Au lieu de prendre parti ou d’intervenir, Téhéran a tout de suite insisté sur la nécessité d’un dialogue, en incitant les différents pays à s’investir pour empêcher une escalade
Cependant, depuis le mois de janvier 2016, les relations diplomatiques entre Doha et Téhéran étaient quasi-inexistantes suite au rappel par le Qatar de son ambassadeur en Iran en conséquence des assauts menés contre l’ambassade saoudienne à Téhéran en réaction à l’exécution du cheikh Nimr al-Nimr et de 46 autres personnes.
Du point de vue économique, Téhéran et Doha partagent le plus grand gisement de gaz naturel au monde, le North Dome/South Pars. Au cours de l’année dernière, la valeur des exportations de biens entre les deux pays a atteint 146,6 millions de dollars et celle des exportations de marchandises, 3,1 millions de dollars. Cependant, ces chiffres sont très en dessous de ceux des échanges commerciaux entre les EAU et l’Iran. Les exportations d’Abou Dabi ont ainsi atteint 6,4 milliards de dollars et les importations 7,4 milliards de dollars en 2016-2017.
Une diplomatie de la discrétion
La présence de l’Iran sur la liste des demandes saoudiennes a conduit à des spéculations sur la possibilité d’un élargissement de la crise à l’Iran. Du point de vue iranien, ce serait l’occasion rêvée de créer la discorde au sein du Conseil de coopération du Golfe (CCG) qui a été, jusqu’à présent, unanimement opposé à l’Iran. Cependant, pour le moment, la réaction de Téhéran a été prudente.
Les dirigeants iraniens ont rapidement accusé le président des États-Unis, Donald Trump, d’être responsable de l’escalade des tensions dans le Golfe, notamment en se rendant en voyage officiel en Arabie saoudite. Un tweet de Donald Trump publié juste après le déclenchement de la crise – « Content de voir que ma visite en Arabie saoudite avec le roi et 50 autres pays est déjà en train de porter ses fruits » – a renforcé l’idée, à Téhéran, que la discorde actuelle était due, en grande partie, au gouvernement américain actuel.

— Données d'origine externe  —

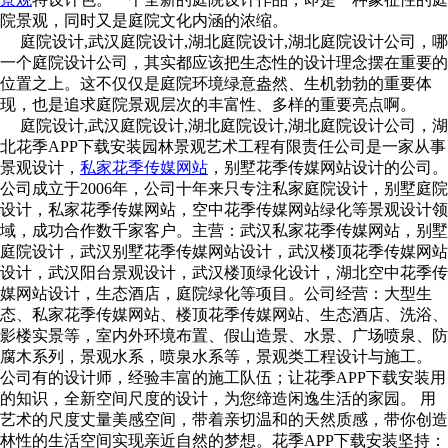
院景观，同时又是庭院文化内涵的浓缩。
庭院设计,武汉庭院设计,湖北庭院设计,湖北庭院设计公司，哪
一个庭院设计公司，其实都应该把生态性的设计理念摆在重要的
位置之上。这不仅仅是庭院环境绿意盎然、生机勃勃的重要体
现，也是追求庭院景观层次的丰富性、多样的重要亮点啊。
庭院设计,武汉庭院设计,湖北庭院设计,湖北庭院设计公司，湖
北花季APP下载安装园林景观艺术工程有限责任公司是一家从事
景观设计，
私家花季传媒网站
，别墅花季传媒网站设计的公司。
公司成立于2006年，公司十年来只专注私家庭院设计，别墅庭院
设计，私家花季传媒网站，空中花季传媒网站绿化等景观设计领
域，成功合作数千家客户。主营：武汉私家花季传媒网站，别墅
庭院设计，武汉别墅花季传媒网站设计，武汉楼顶花季传媒网站
设计，武汉阳台景观设计，武汉楼顶绿化设计，湖北空中花季传
媒网站设计，生态酒店，庭院绿化等项目。公司经营：大型生
态、私家花季传媒网站、楼顶花季传媒网站、生态酒店、洗浴、
影楼实景等，室内外环境布置、假山造景、水景、广场喷泉、防
腐木系列，景观水系，喷泉水系等，景观类工程设计与施工。
公司有的设计师，经验丰富的施工队伍；让花季APP下载安装用
的知识，全新空间尺度的设计，为您缔造闲逸生活的家园。 用
艺术的尺度丈量美感空间，带着亲切温和的天然质感，带你创造
林性的生活空间实现亲近自然的梦想。花季APP下载安装坚持：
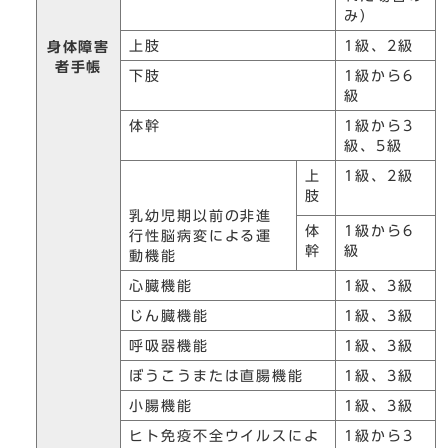
み）
上肢
1級、2級
身体障害
者手帳
下肢
1級から6
級
体幹
1級から3
級、5級
上
1級、2級
肢
乳幼児期以前の非進
体
1級から6
行性脳病変による運
幹
級
動機能
心臓機能
1級、3級
じん臓機能
1級、3級
呼吸器機能
1級、3級
ぼうこうまたは直腸機能
1級、3級
小腸機能
1級、3級
ヒト免疫不全ウイルスによ
1級から3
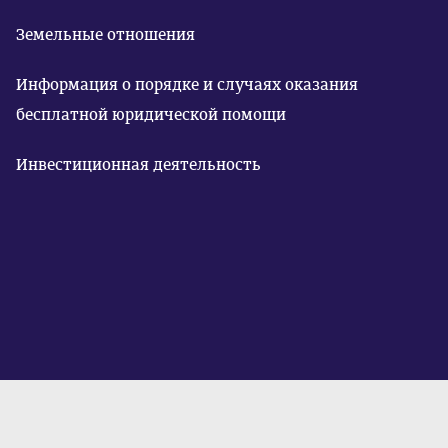
Земельные отношения
Информация о порядке и случаях оказания
бесплатной юридической помощи
Инвестиционная деятельность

Malgré cela, au lieu de prendre parti ou d’intervenir, Téhéran a tout de suite insisté sur la nécessité d’un dialogue, en incitant les différents pays à s’investir pour empêcher une escalade. Pour les dirigeants iraniens, la zizanie créée par la crise menace les intérêts de tous les États impliqués. Comme l’a dit le ministre des Affaires étrangères iranien, Mohammad Javad Zarif, « rajouter une source de tension supplémentaire pourrait nous mener à la catastrophe », avec des conséquences terribles pour la stabilité de la région dans son ensemble.
La réponse de l’Iran a ainsi consisté, jusqu’à présent, à adopter une diplomatie de la discrétion, tout en insistant sur l’importance du dialogue pour résoudre la crise. Le 5 juin dernier, Mohammad Javad Zarif a, par exemple, tweeté : « On ne change pas de voisins ; on ne peut pas modifier la géographie. La solution n’est jamais dans la contrainte. Il est essentiel de dialoguer, surtout pendant le mois béni du Ramadan. »

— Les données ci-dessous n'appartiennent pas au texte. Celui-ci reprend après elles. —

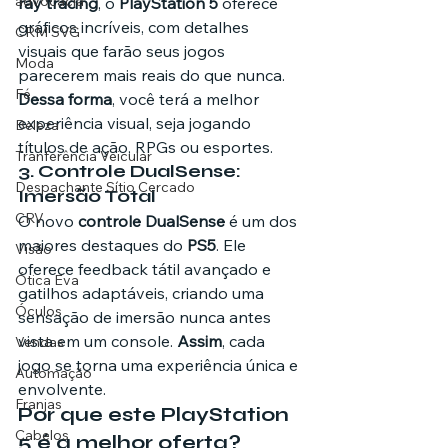
advocacia
ray tracing
, o 
PlayStation 5
 oferece 
gráficos incríveis, com detalhes 
CRM SVG
visuais que farão seus jogos 
Moda
parecerem mais reais do que nunca. 
Fé
Dessa forma
, você terá a melhor 
experiência visual, seja jogando 
Beleza
títulos de ação, RPGs ou esportes.
Tranferência Veicular
3. 
Controle DualSense: 
Despachante Sítio Cercado
Imersão Total
CRV
O novo 
controle DualSense
 é um dos 
maiores destaques do 
PS5
. Ele 
Visão
oferece feedback tátil avançado e 
Ótica Eva
gatilhos adaptáveis, criando uma 
Óculos
sensação de imersão nunca antes 
vista em um console. 
Assim
, cada 
Vendas
jogo se torna uma experiência única e 
Automação
envolvente.
Franjas
Por que este PlayStation 
Cabelos
5 é a melhor oferta?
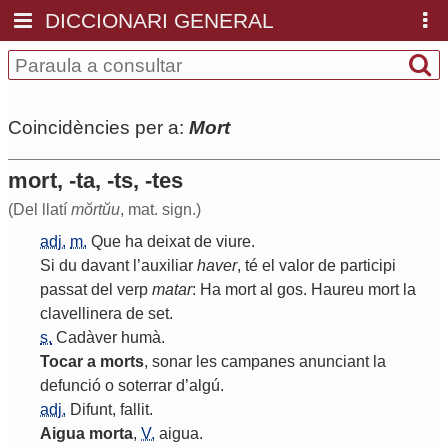
DICCIONARI GENERAL
Coincidències per a:
Mort
mort, -ta, -ts, -tes
(Del llatí
mŏrtŭu
, mat. sign.)
adj.
m.
Que
ha
deixat
de
viure
.
Si
du
davant
l
’
auxiliar
haver
,
té
el
valor
de
participi
passat
del
verp
matar
:
Ha
mort
al
gos
.
Haureu
mort
la
clavellinera
de
set
.
s.
Cadàver
humà
.
Tocar
a
morts
,
sonar
les
campanes
anunciant
la
defunció
o
soterrar
d
’
algú
.
adj.
Difunt
,
fallit
.
Aigua
morta
,
V.
aigua
.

De la même manière, le même jour, le porte-parole du ministère des Affaires étrangères, Bahram Ghassemi, a déclaré : « La solution aux différends entre les États de la région, y compris le conflit actuel entre le Qatar et ses trois voisins, ne pourra que passer par une méthode et un dialogue politiques et pacifiques entre les différentes parties. » Quelques jours seulement après le déclenchement de la crise, Mohammad Javad Zarif s’est rendu à Ankara pour rencontrer le président turc, Recep Tayyip Erdoğan, afin de coordonner leurs réponses et désamorcer les tensions.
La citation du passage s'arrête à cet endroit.